IMO putting radials on a car like that would be a big mistake, that thing really deserves bias ply with a lot of sidewall. Don't be sticking no rubber band tires on there! You can easily stay under $1500 for a full set: https://www.cokertire.com/tires.htm...24&tire_rim_diameter=1777&tire_type_multi=430
Well, you did it the right way, seems you made a few bucks and it eased your purchase of a cool car. See, I spend years buying shit, most I don’t use, sell it for less than paid for and always come up short in the end. Please send me what ya smoking Love the car BTW.
Got in my new radiator tube, hoses, and alternator/bracket. Soaked the motor in some marvel too. Found a leak in the exhaust manifold possibly (oil leaking out), so I need to swap out the gasket there and see if that fixes it. Also ran into a bit of a hiccup in getting it registered. Is it possible to raise the driver side body without bending/tweaking the cab to read the serial number? Also, anyone in SoCal by chance going to Vegas and back anytime soon? Found a set of tires, but shipping is killing it-Bias ply whitewalls @Blues4U
Bit the bullet after seeing how much tires are in the sizes I want. Figured in the long run, it’ll save time/money. Plus I needed to get the roller back to my buddies. Followed a few threads on wire wheels and sealed them up with some heavy duty silicone after getting them back from the powder coat. Went with gloss black and white walls.
Ha! Unfortunately I had to pull them to lift the body and find the serial number for my “vin inspection.” Out of what felt like 75 nuts and bolts, I think I broke 70. But I did find these for $150 yesterday. To go with a supposed rebuilt flathead I picked up a few weeks ago. Pretty excited on that one.
More parts on the way. Got this from a. Fellow Hamber, listed as a model A 4” drop. Got it because the axle I have is a 37-41 and I read a few issues could come up with it. Now I know a model a axle has a 2 1/4” perch boss and is 50 1/2” wide with 36 1/2” between the spring perches. A 32-36 has a 2” perch boss and is the same lengths as above. This bad boy has a 2” boss, 36 1/2” between perches and look to be 49 7/8” ish. For you axle aficionados, can anyone dial in the date? Pretty sure it’s 32-36. Measuring the drop from a level line across kingpins to the top of the spring perch is 5 1/4”.

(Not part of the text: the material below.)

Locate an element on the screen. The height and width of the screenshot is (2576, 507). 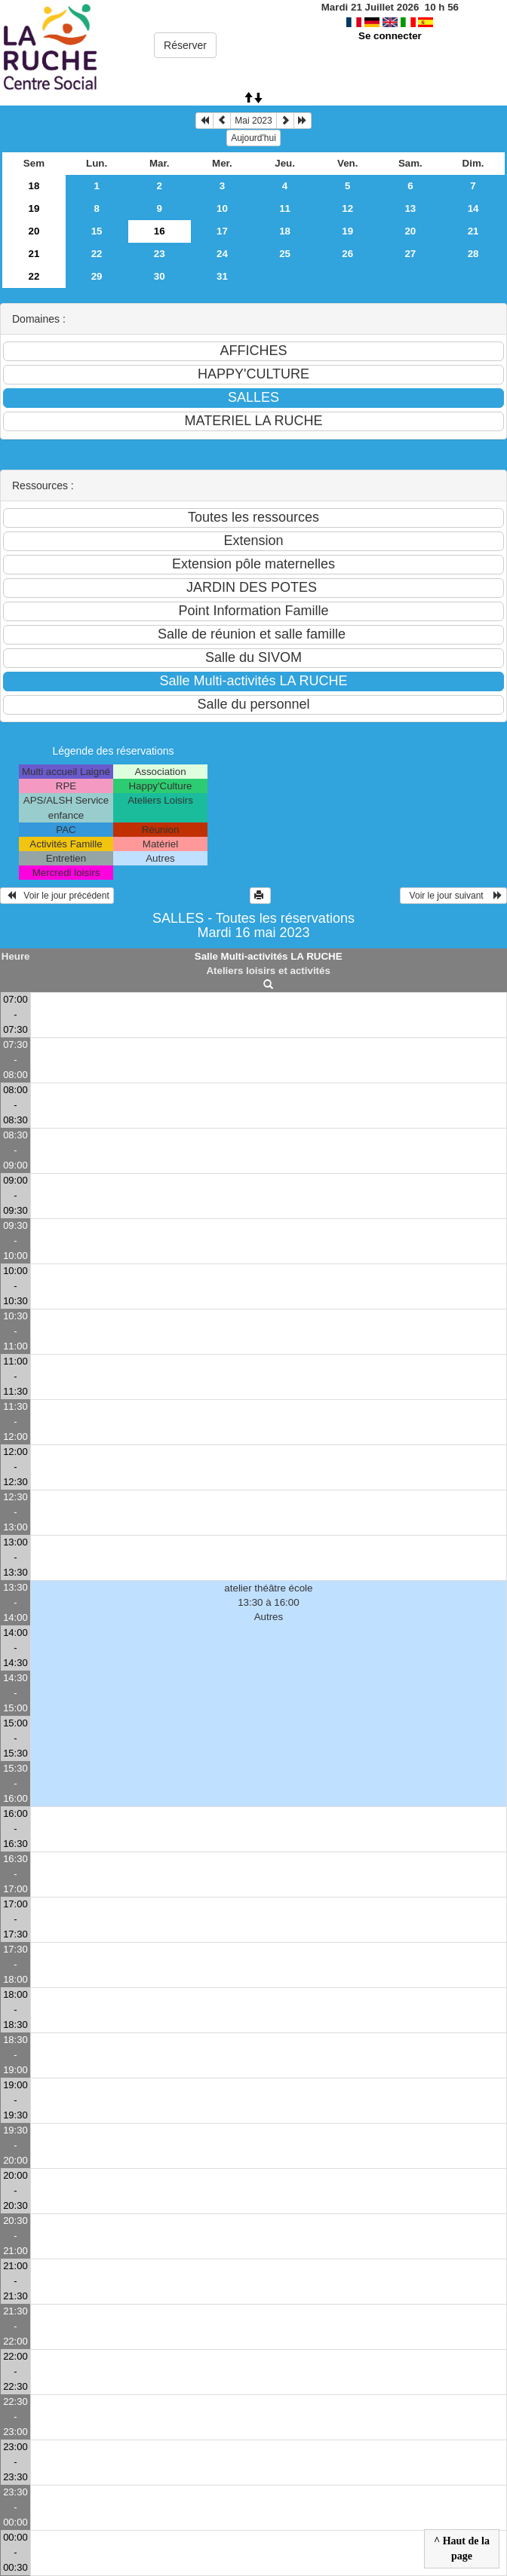
19 is located at coordinates (34, 208).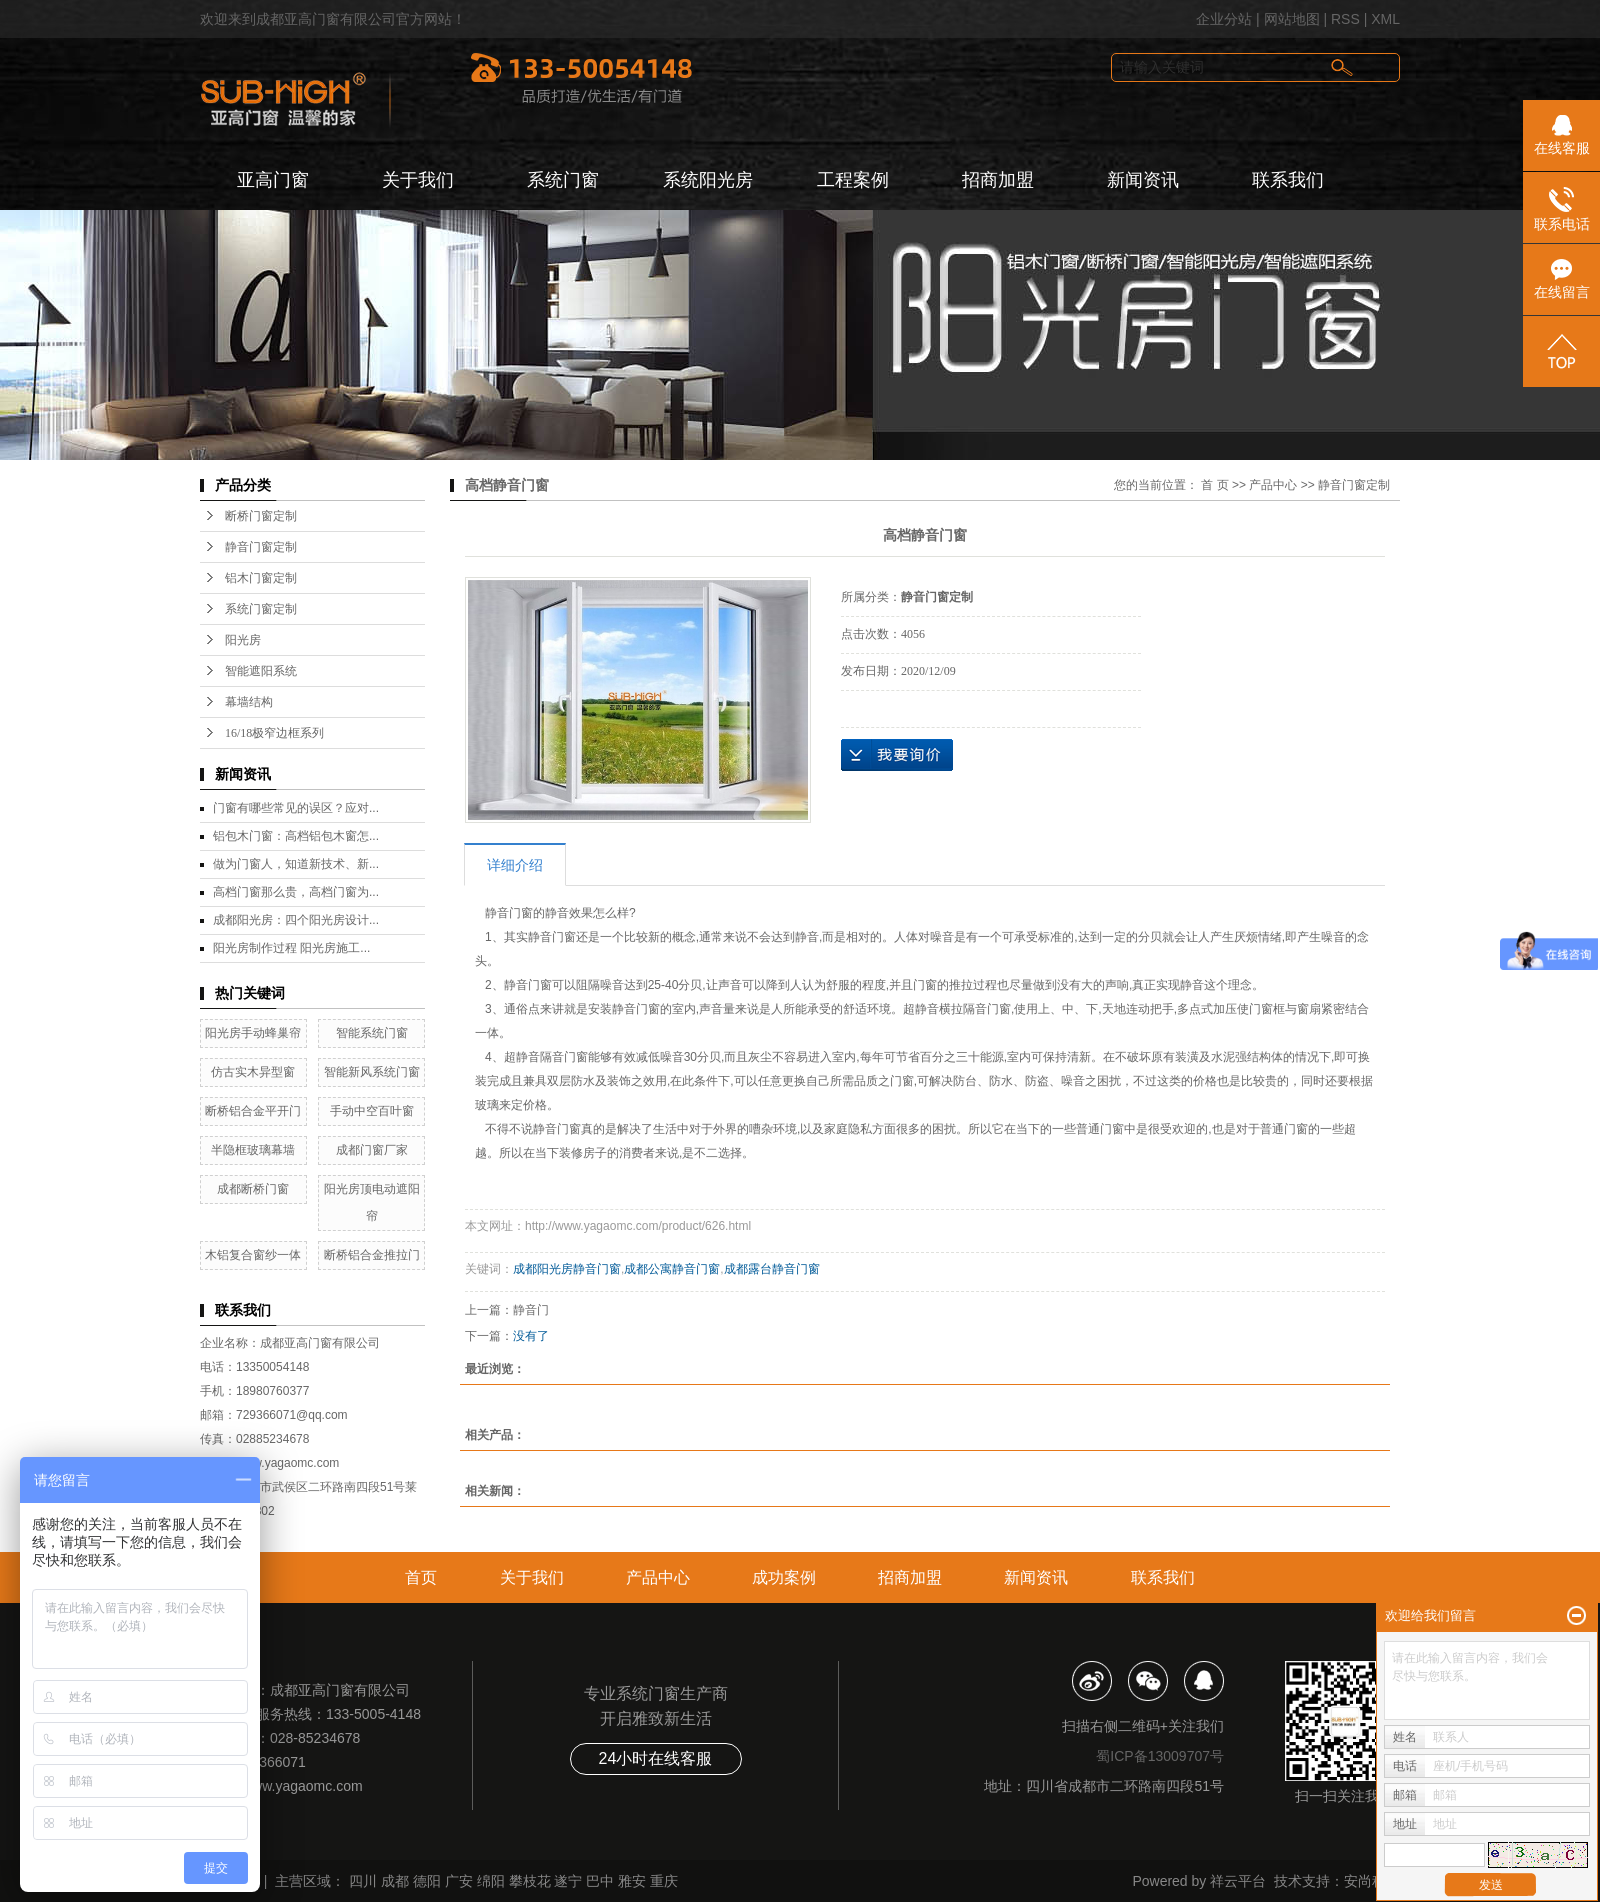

Your A is amazing! Such a solid unmolested coupe! You guys out in Cali find all the good stuff.. With a car that solid, IMO, keep it traditional. It would be a shame to cut that survivor up. An s10 rear? No way. Ford banjos are fine. 9inch rears work but are overkill for a mild flatty. Shoebox Fords had cool rears in them. 8" rears can be modified to work with your bolt pattern. The s10 rear would just cheapen the whole car. Flatheads are awesome. Bangers are awesome. Keep it traditional. The car will get more respect without the modern bits. Your a lucky guy. Have fun with her.
Got some time to work on the car. Found out I got the wrong spark plugs and couldn’t find my distributor cap. Noticed some wiring was badly frayed, as in there’s copper wire there, but nothing else. Some other odd linkage items I noticed and random wires need chasing. So I opted to remove the last two bolts holding the body in place from my vin verification, pulled the body, and started working on dropping the rear while waiting for the parts to get the banger fired up. Figured I should have that done and drop axle maybe installed in the next week or so. Keep chipping at the banger as well. Also got some speed parts in for the flatty I picked up just in case.
I echo others' sentiments that bangers are cool and I feel like it would take something away from this car's identity to make such drastic changes to it. A banger rod makes a great around town runabout. Just don't put those fenders back on... she needs all the weight savings she can get. See how clean it can look without the running board struts... Or get a little more wild?